Au sommet de la colline apparaît le dôme de la chapelle du Saint Sépulcre. Ouverte sur trois de ses côtés, elle présente une copie de la Mise au tombeau du château de Biron (ill. 9), dont l’original est aujourd’hui conservé au Metropolitan Museum of Art de New York. L’œuvre apparaît comme l’un des grands succès de la maison Virebent qui diffuse, grâce à la terre cuite, tout un répertoire de sculptures et de formes décoratives médiévales. C’est un exemplaire de cette Mise au tombeau qui offre d’ailleurs la médaille de bronze à la maison Virebent lors de l’Exposition des produits de l’industrie de Paris en 1839 [15].
- 10. Martial Clerc
Calvaire, 1870
Verdelais, Calvaire
Photo : Michaël Vottero - Voir l´image dans sa page
Le chemin invite le pèlerin à poursuivre et à contourner cette dernière chapelle pour arriver au sommet de la colline et se retrouver face à un magnifique panorama. La voûte des arbres cède, en effet, sa place à une vue dégagée sur la vallée de la Garonne. C’est à cet emplacement que se trouve un monumental calvaire en fonte de fer, commandé à la maison Mayer de Munich (ill. 10). Les sculptures arrivent à Verdelais en 1870, peu avant le début du conflit franco-prussien. Les statues de la Vierge et de Saint Jean qui se trouvaient au pied de la croix ont disparu et l’un des larrons a aujourd’hui perdu ses jambes. Au pied des degrés se trouvent deux anges de la maison Virebent, sculptés par Clerc. Comme leurs homologues en fonte de fer, ces statues ont souffert du climat et nécessitent d’urgentes restaurations. Elles participent toutefois encore pleinement de leur rôle de signal.

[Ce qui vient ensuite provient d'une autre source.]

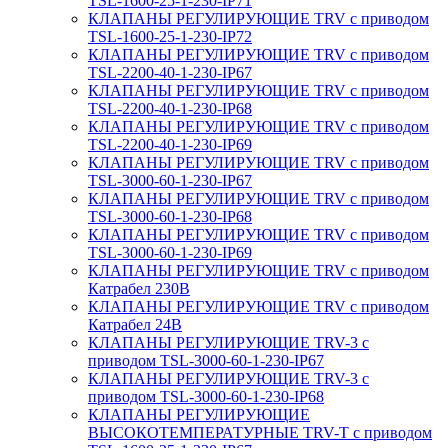
TSL-1600-25-1-230-IP71
КЛАПАНЫ РЕГУЛИРУЮЩИЕ TRV с приводом
TSL-1600-25-1-230-IP72
КЛАПАНЫ РЕГУЛИРУЮЩИЕ TRV с приводом
TSL-2200-40-1-230-IP67
КЛАПАНЫ РЕГУЛИРУЮЩИЕ TRV с приводом
TSL-2200-40-1-230-IP68
КЛАПАНЫ РЕГУЛИРУЮЩИЕ TRV с приводом
TSL-2200-40-1-230-IP69
КЛАПАНЫ РЕГУЛИРУЮЩИЕ TRV с приводом
TSL-3000-60-1-230-IP67
КЛАПАНЫ РЕГУЛИРУЮЩИЕ TRV с приводом
TSL-3000-60-1-230-IP68
КЛАПАНЫ РЕГУЛИРУЮЩИЕ TRV с приводом
TSL-3000-60-1-230-IP69
КЛАПАНЫ РЕГУЛИРУЮЩИЕ TRV с приводом
Катрабел 230В
КЛАПАНЫ РЕГУЛИРУЮЩИЕ TRV с приводом
Катрабел 24В
КЛАПАНЫ РЕГУЛИРУЮЩИЕ TRV-3 с
приводом TSL-3000-60-1-230-IP67
КЛАПАНЫ РЕГУЛИРУЮЩИЕ TRV-3 с
приводом TSL-3000-60-1-230-IP68
КЛАПАНЫ РЕГУЛИРУЮЩИЕ
ВЫСОКОТЕМПЕРАТУРНЫЕ TRV-T с приводом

Verdelais apparaît donc comme l’un des rares exemples de ce type d’aménagements religieux du XIXe siècle encore en place. La prise de conscience par la municipalité de cet ensemble unique, témoin de la nécessité de dépasser les croyances lorsque l’on s’occupe de patrimoine, est exemplaire. Elle pourra, nous l’espérons, inspirer d’autres chantiers de restaurations de ces œuvres parfois délaissées, faute de grands noms d’artistes, mais dont la présence dans notre société et notre paysage demeure quotidienne.